PROBLEM STATEMENT: Across the records that follow, determine how many lines contain "Essex" and give only the resulting number.

INPUT RECORDS:

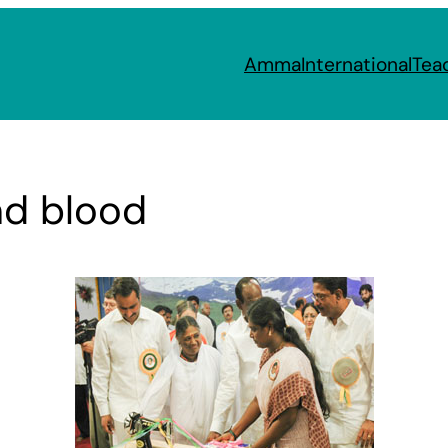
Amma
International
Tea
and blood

==

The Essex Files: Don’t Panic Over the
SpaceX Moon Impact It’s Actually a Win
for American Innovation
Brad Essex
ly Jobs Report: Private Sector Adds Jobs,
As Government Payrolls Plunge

---

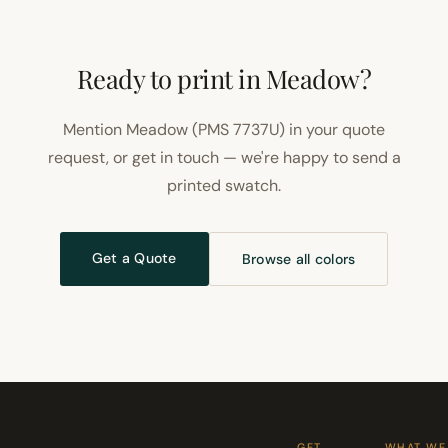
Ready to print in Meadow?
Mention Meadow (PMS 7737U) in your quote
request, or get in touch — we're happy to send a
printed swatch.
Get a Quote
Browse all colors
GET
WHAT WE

REPLY TO THE TASK: 2